Minnesota's state government is spending $1.6 billion more than it collects in revenue each year on average, setting the stage for an official budget deficit by 2029, according to a new report published by the Center of the American Experiment. The analysis, titled "On Borrowed Time: Why Minnesota's Budget is Heading for a Crash," warns that the state has been spending above its means since 2023, when lawmakers used an $18 billion surplus to expand the budget by 26 percent after inflation. The fiscal imbalance has left Minnesota relying on past savings to cover current costs, a stopgap that won't last.

The numbers paint a stark picture. In 2023, the legislature raised general fund spending from $27 billion to $35 billion in a single year. By 2024, Minnesota spent $4.7 billion more than it collected in revenue. While that gap has narrowed slightly, the state is still projected to spend $1.6 billion more than it takes in each year from 2026 through 2029. Health and Human Services (HHS), which covers programs like Medicaid, has driven the majority of this growth. In 2023, HHS cost the state $8.2 billion, about $2 billion less than E-12 education. By 2026, HHS spending climbed to $12.9 billion—a more than 50 percent nominal increase in just three years. E-12 education, by contrast, grew a modest 25 percent to $12.8 billion. For the first time in state history, Minnesota spent more on Health and Human Services than on K-12 schools in 2026. By 2029, HHS is projected to exceed $14 billion and will consume over a third of the entire general fund.

The report finds that HHS's share of the budget has exploded over the past two decades. In 2000, HHS accounted for less than a quarter of all state spending, while E-12 education made up 38 percent. By 2025, HHS spending exceeded the combined total of all other state public services outside of education. According to the analysis, E-12 education and HHS together will account for three-quarters of the budget by 2029, leaving little room for everything else. The report also notes that while the 2026 legislature made some trims to HHS, those reductions are temporary and the overall upward trajectory remains untouched.

What's keeping the budget afloat right now isn't new revenue—it's old money. The state is relying on billions of dollars left unspent from previous fiscal years to close the gap between what it spends and what it collects. Excluding money deposited in the rainy day fund, the 2026–27 biennium is expected to end with a $3.1 billion balance. That leftover cash is being used to cover part of the shortfall in the 2028–29 biennium. But because the structural gap exceeds $3.1 billion, Minnesota Management and Budget projects a baseline deficit of $55 million at the end of 2029. When adjusted for inflation, that shortfall grows to $1 billion. The report explains that once the state's remaining balances are wiped out, Minnesota will face an official budget deficit beginning in 2029 and continuing each year after.
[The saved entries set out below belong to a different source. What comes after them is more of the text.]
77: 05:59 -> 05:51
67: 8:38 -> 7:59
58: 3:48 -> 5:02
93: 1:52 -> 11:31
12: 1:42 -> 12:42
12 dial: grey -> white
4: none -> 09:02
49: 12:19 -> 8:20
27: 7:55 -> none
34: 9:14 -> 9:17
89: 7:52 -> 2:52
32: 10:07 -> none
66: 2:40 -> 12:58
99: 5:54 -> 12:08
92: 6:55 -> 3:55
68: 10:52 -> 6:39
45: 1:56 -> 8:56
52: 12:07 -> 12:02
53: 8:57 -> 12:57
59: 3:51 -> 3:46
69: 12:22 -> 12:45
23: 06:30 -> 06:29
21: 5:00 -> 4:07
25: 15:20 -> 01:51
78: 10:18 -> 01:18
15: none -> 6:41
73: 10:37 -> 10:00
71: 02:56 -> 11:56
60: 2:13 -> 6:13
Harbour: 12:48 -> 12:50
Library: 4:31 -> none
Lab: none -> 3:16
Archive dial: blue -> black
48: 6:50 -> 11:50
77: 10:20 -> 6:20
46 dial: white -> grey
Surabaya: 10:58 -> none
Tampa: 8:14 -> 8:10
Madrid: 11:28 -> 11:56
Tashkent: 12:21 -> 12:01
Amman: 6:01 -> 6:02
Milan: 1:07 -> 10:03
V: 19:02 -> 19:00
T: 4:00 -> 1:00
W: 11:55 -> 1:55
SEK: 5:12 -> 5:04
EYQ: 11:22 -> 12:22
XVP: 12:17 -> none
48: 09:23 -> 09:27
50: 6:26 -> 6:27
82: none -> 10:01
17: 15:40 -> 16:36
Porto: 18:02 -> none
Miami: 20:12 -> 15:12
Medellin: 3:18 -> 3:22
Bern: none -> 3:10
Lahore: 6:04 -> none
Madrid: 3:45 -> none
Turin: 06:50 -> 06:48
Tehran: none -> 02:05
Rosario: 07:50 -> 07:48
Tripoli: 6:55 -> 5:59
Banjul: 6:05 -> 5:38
The outlook is bleak. When Minnesota Management and Budget extends its official forecast this November, the state will likely see its remaining balances eliminated and an official deficit appear in 2029 and beyond. Because lawmakers have used temporary balances to fund permanent spending increases, the deficit will be much harder to fix once it arrives. Minnesota's fiscal situation, the report concludes, will become much harder to ignore—and much more difficult to solve.